S.L.A. Marshall - World War II Combat Historian

World War II Combat Historian

During World War II Marshall became an official Army combat historian, and came to know many of the war's most well known Allied commanders, including George S. Patton and Omar N. Bradley. He conducted hundreds of interviews of both enlisted men and officers regarding their combat experiences, and was an early proponent of oral history techniques. In particular, Marshall favored the group interview, where he would gather surviving members of a frontline unit together and debrief them on their combat experiences of a day or two before.

Marshall's work on infantry combat effectiveness in World War II, titled Men Against Fire, is his best-known and most controversial work. In the book, Marshall claimed that of the World War II U.S. troops in actual combat, 75% never fired their personal weapons at the enemy for the purpose of killing, even though they were engaged in combat and under direct threat. (Later research has cast doubts on his methods, but research into killing ratios of other wars, including the U.S. Civil War, has supported this claim.) Marshall argued that the United States Army should devote significant training resources to increase the percentage of soldiers willing to engage the enemy with direct fire.

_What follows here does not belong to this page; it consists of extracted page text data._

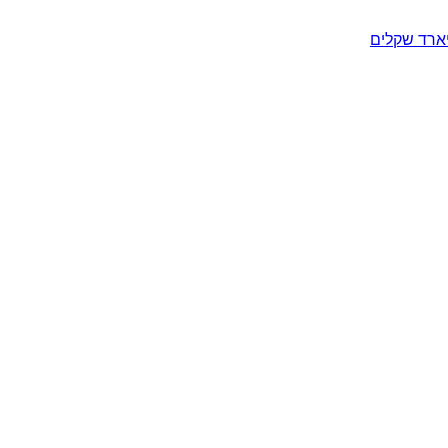
יארד שקלים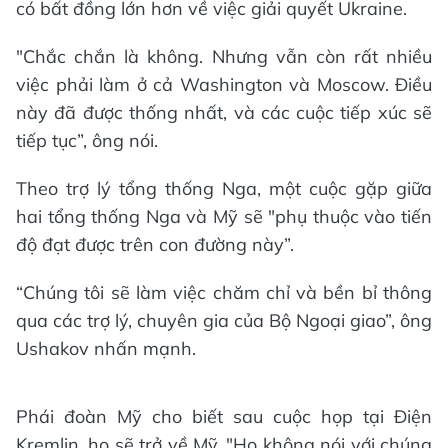
có bất đồng lớn hơn về việc giải quyết Ukraine.
"Chắc chắn là không. Nhưng vẫn còn rất nhiều
việc phải làm ở cả Washington và Moscow. Điều
này đã được thống nhất, và các cuộc tiếp xúc sẽ
tiếp tục”, ông nói.
Theo trợ lý tổng thống Nga, một cuộc gặp giữa
hai tổng thống Nga và Mỹ sẽ "phụ thuộc vào tiến
độ đạt được trên con đường này”.
“Chúng tôi sẽ làm việc chăm chỉ và bền bỉ thông
qua các trợ lý, chuyên gia của Bộ Ngoại giao”, ông
Ushakov nhấn mạnh.
Phái đoàn Mỹ cho biết sau cuộc họp tại Điện
Kremlin, họ sẽ trở về Mỹ. "Họ không nói với chúng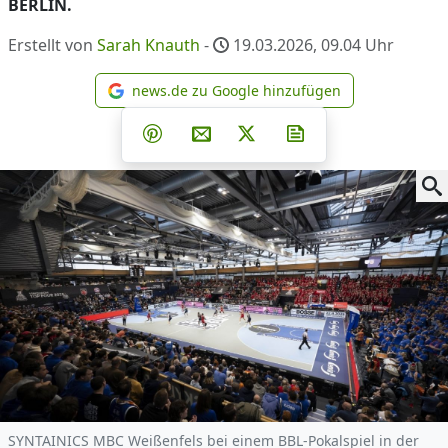
BERLIN.
Erstellt von
Sarah Knauth
-
19.03.2026, 09.04
Uhr
news.de zu Google hinzufügen
news.de zu Google hinzufüg
Teilen auf Facebook
Teilen auf Whatsapp
Teilen auf Telegram
Teilen auf Pinterest
Per E-Mail teilen
Post auf X
Newsletter abonni
SYNTAINICS MBC Weißenfels bei einem BBL-Pokalspiel in der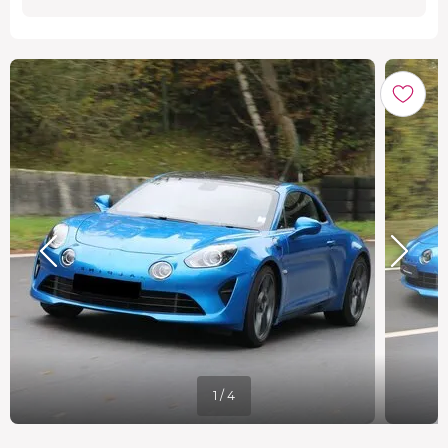
1 / 4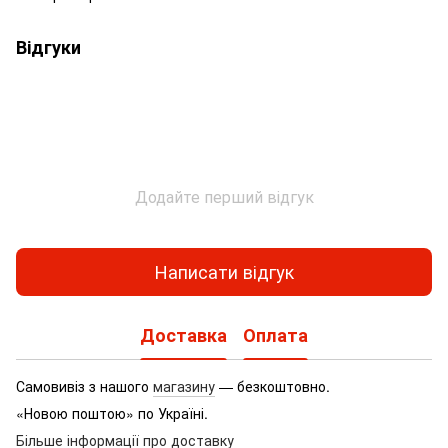
Відгуки
Додайте перший відгук
Написати відгук
Доставка
Оплата
Самовивіз з нашого
магазину
— безкоштовно.
«Новою поштою» по Україні.
Більше інформації про доставку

Less well known, but perhaps more significant was Marshall's effort to assemble German officers after the war to write histories and analyses of battles in all theatres of the European war. At the height of the project over 200 German officers participated, including Heinz Guderian and Franz Halder. Hundreds of monographs came out of the project, of which three are available in commercial print (see Anvil of War: German Generalship in Defense of the Eastern Front, edited by Peter G. Tsouras, 1994.)